Dataset entries:
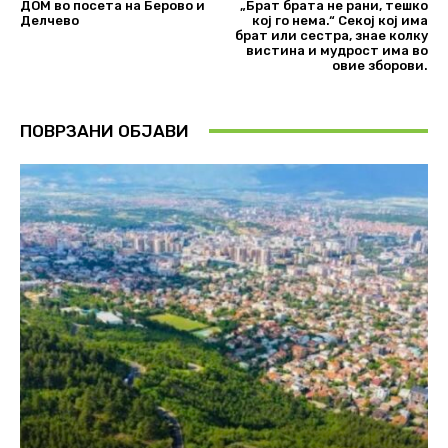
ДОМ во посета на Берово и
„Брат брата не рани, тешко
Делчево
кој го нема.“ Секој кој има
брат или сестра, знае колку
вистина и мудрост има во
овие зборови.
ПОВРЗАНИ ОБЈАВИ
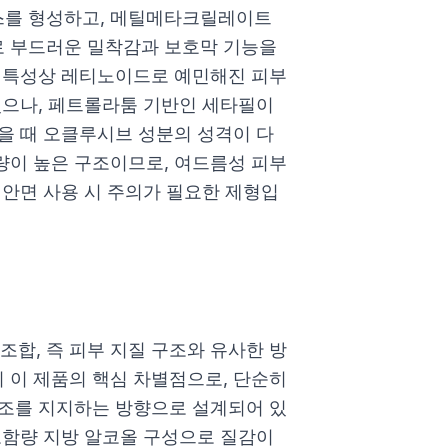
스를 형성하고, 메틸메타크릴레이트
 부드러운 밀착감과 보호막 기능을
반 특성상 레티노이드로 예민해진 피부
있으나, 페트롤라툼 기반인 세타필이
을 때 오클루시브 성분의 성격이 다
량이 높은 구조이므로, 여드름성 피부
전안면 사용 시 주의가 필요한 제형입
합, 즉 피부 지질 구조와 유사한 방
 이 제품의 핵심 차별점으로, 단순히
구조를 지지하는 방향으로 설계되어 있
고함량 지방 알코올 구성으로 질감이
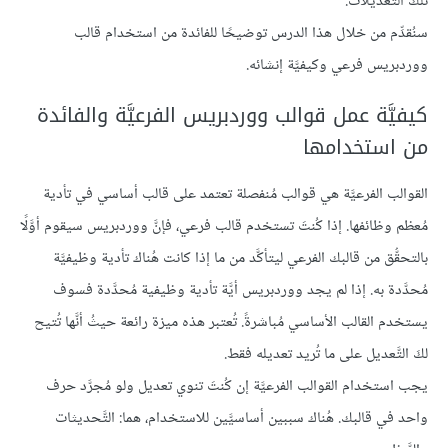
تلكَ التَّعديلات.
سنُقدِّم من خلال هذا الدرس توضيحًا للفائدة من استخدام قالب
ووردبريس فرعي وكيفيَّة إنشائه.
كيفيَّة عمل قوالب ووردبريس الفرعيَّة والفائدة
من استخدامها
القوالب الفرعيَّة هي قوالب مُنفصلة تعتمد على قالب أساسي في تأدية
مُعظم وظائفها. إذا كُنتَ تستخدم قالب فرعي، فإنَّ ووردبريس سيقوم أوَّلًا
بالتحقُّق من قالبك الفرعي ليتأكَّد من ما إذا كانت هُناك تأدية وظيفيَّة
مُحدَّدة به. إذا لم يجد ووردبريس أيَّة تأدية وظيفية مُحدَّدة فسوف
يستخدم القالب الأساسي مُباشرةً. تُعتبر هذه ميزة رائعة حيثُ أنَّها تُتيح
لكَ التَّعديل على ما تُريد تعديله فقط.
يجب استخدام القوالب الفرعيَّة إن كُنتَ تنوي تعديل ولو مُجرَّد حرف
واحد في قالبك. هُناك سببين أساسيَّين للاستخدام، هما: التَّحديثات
* * *
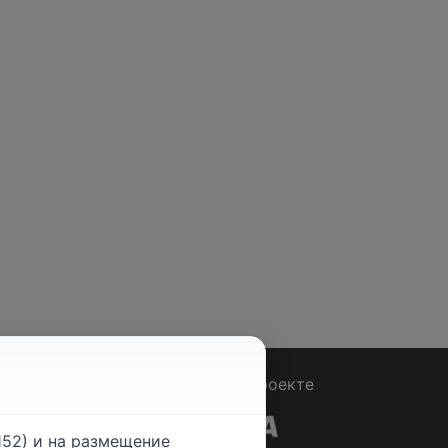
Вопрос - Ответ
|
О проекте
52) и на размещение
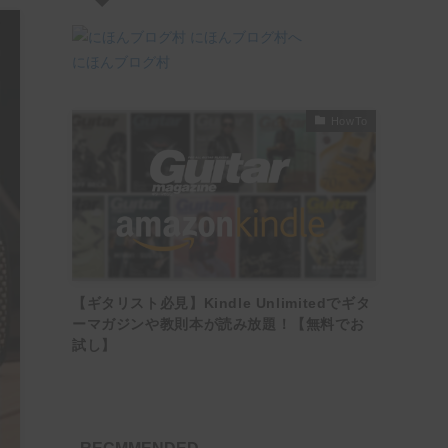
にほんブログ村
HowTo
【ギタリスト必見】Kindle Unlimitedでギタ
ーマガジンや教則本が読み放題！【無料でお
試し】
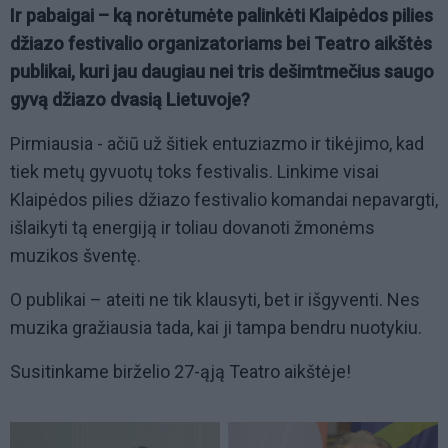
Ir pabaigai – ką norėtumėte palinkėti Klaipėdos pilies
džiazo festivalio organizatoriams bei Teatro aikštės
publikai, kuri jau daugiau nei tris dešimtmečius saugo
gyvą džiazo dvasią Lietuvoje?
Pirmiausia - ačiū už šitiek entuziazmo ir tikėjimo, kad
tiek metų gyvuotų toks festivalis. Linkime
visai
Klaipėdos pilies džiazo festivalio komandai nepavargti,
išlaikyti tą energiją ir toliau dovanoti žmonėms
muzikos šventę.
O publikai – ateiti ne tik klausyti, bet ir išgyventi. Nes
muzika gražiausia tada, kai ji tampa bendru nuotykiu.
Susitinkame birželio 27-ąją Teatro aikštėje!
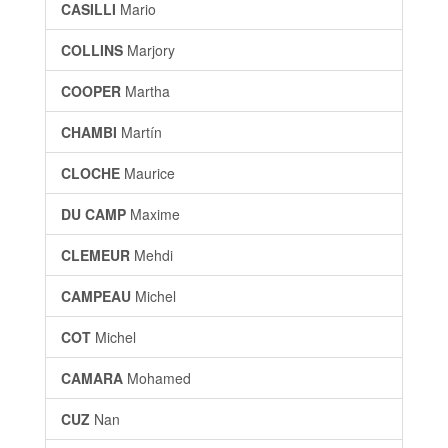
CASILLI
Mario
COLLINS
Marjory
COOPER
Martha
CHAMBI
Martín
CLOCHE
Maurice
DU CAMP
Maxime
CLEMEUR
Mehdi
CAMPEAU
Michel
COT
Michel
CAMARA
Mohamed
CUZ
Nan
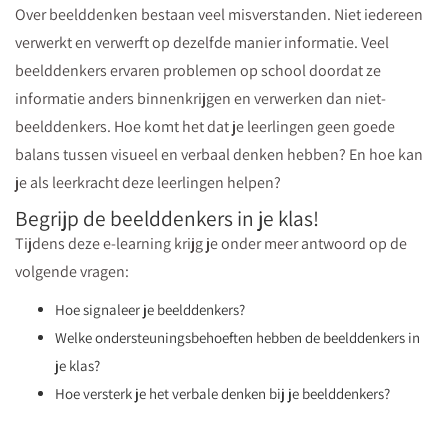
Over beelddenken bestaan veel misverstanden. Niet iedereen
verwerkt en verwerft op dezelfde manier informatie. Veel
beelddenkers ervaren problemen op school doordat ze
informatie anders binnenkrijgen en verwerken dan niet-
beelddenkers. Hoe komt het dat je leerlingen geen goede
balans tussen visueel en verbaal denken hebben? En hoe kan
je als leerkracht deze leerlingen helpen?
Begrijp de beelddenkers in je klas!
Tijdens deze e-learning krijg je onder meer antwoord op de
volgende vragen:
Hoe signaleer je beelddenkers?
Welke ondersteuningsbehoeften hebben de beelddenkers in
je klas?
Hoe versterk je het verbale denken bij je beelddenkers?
* * *
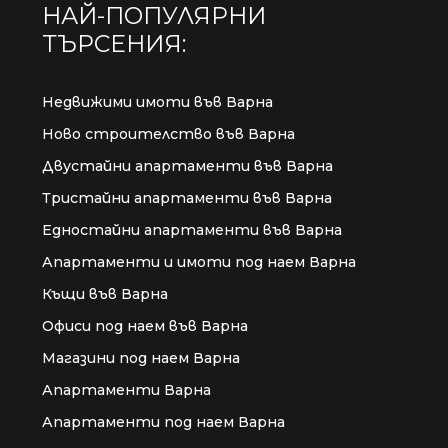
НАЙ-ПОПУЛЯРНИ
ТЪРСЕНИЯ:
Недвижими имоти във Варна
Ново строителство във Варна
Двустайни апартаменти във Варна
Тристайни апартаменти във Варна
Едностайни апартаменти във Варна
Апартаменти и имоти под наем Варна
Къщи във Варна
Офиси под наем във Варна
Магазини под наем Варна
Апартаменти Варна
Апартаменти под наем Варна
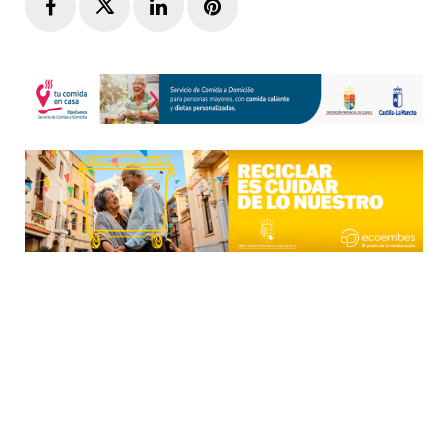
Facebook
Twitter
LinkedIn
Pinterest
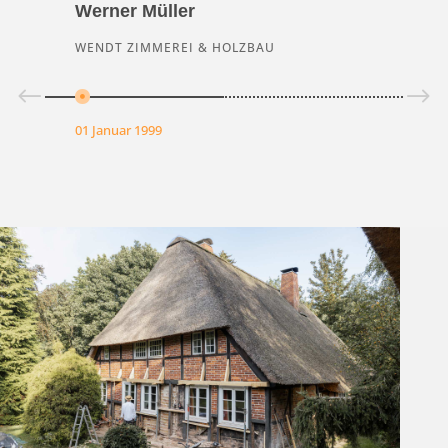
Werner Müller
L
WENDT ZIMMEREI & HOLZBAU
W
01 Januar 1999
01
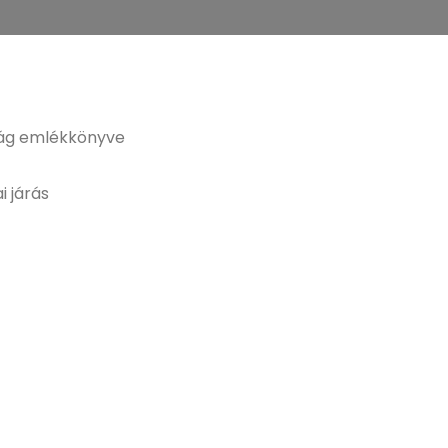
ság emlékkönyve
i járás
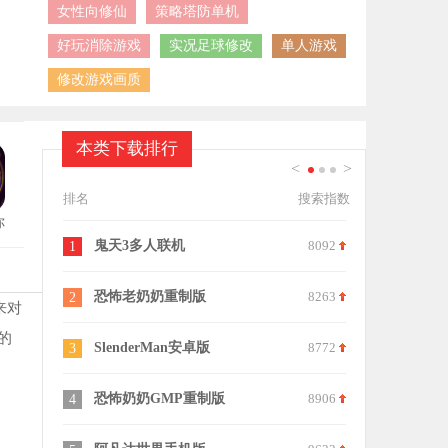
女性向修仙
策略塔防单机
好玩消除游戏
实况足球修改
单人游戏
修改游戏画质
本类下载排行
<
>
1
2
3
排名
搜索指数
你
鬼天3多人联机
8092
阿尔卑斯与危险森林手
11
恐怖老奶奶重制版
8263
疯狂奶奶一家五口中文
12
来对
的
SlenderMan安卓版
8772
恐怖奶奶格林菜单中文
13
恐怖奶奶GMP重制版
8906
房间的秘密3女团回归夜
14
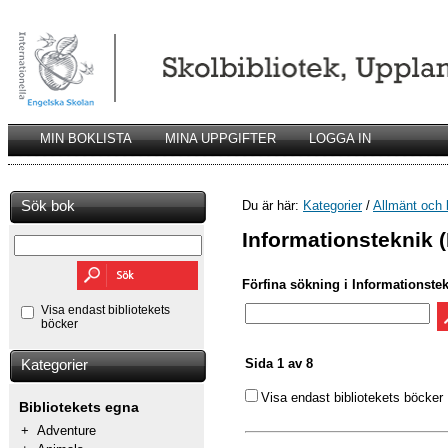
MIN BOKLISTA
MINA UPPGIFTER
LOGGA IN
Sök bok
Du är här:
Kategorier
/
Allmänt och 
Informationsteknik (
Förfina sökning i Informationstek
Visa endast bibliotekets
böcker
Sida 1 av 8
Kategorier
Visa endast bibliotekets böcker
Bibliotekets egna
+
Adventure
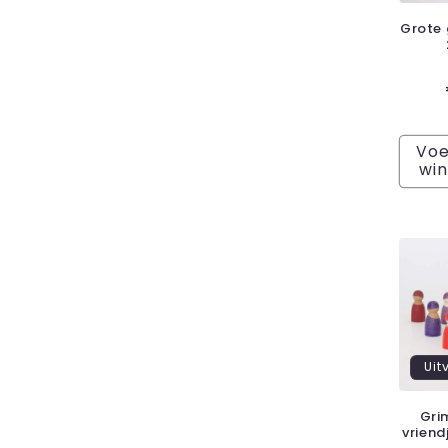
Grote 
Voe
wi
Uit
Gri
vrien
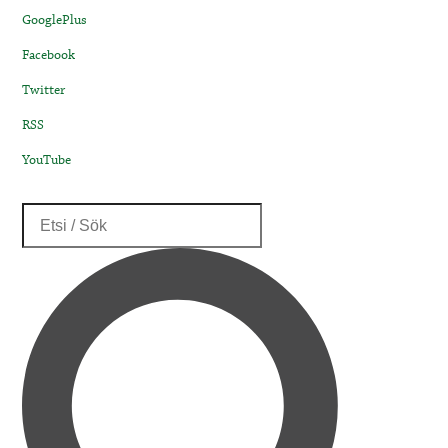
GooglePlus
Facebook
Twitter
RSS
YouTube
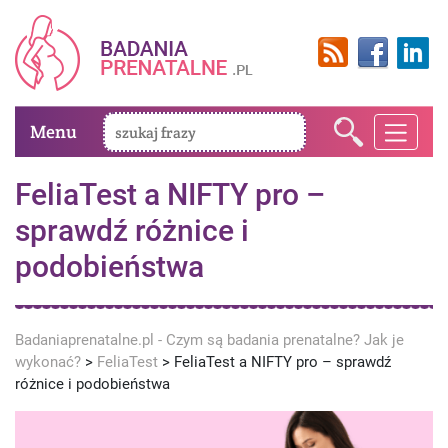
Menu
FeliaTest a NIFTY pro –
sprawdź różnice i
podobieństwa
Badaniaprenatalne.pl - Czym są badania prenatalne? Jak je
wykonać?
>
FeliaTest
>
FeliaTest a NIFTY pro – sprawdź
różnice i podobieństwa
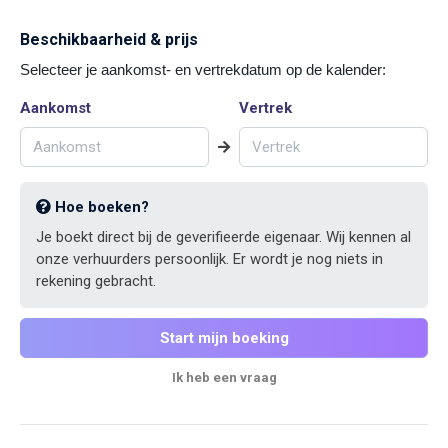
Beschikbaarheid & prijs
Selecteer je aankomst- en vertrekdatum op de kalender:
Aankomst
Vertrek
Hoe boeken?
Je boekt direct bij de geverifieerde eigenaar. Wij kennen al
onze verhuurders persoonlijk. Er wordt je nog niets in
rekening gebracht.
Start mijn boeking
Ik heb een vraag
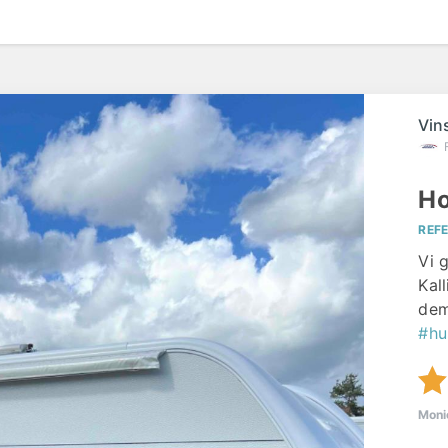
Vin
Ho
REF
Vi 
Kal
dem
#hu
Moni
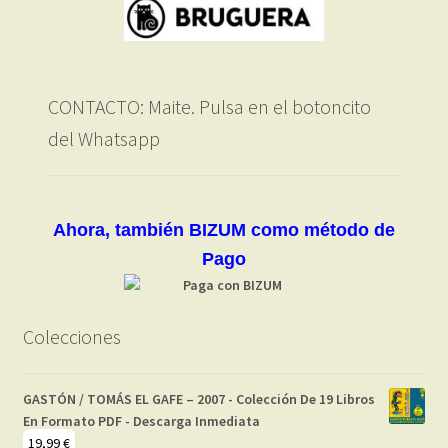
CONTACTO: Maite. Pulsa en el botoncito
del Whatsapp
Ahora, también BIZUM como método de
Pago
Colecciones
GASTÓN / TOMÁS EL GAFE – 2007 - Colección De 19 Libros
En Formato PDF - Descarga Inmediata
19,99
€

**Work task**
The lines to reproduce run from the one above containing "ДОМ во посета на Берово и" through the one containing "واحد في قالبك.". Copy them exactly and leave out all pictures.

**Your response**
ДОМ во посета на Берово и
„Брат брата не рани, тешко
Делчево
кој го нема.“ Секој кој има
брат или сестра, знае колку
вистина и мудрост има во
овие зборови.
ПОВРЗАНИ ОБЈАВИ
스를 형성하고, 메틸메타크릴레이트
 부드러운 밀착감과 보호막 기능을
반 특성상 레티노이드로 예민해진 피부
있으나, 페트롤라툼 기반인 세타필이
을 때 오클루시브 성분의 성격이 다
량이 높은 구조이므로, 여드름성 피부
전안면 사용 시 주의가 필요한 제형입
합, 즉 피부 지질 구조와 유사한 방
 이 제품의 핵심 차별점으로, 단순히
구조를 지지하는 방향으로 설계되어 있
고함량 지방 알코올 구성으로 질감이
تلكَ التَّعديلات.
سنُقدِّم من خلال هذا الدرس توضيحًا للفائدة من استخدام قالب
ووردبريس فرعي وكيفيَّة إنشائه.
كيفيَّة عمل قوالب ووردبريس الفرعيَّة والفائدة
من استخدامها
القوالب الفرعيَّة هي قوالب مُنفصلة تعتمد على قالب أساسي في تأدية
مُعظم وظائفها. إذا كُنتَ تستخدم قالب فرعي، فإنَّ ووردبريس سيقوم أوَّلًا
بالتحقُّق من قالبك الفرعي ليتأكَّد من ما إذا كانت هُناك تأدية وظيفيَّة
مُحدَّدة به. إذا لم يجد ووردبريس أيَّة تأدية وظيفية مُحدَّدة فسوف
يستخدم القالب الأساسي مُباشرةً. تُعتبر هذه ميزة رائعة حيثُ أنَّها تُتيح
لكَ التَّعديل على ما تُريد تعديله فقط.
يجب استخدام القوالب الفرعيَّة إن كُنتَ تنوي تعديل ولو مُجرَّد حرف
واحد في قالبك. هُناك سببين أساسيَّين للاستخدام، هما: التَّحديثات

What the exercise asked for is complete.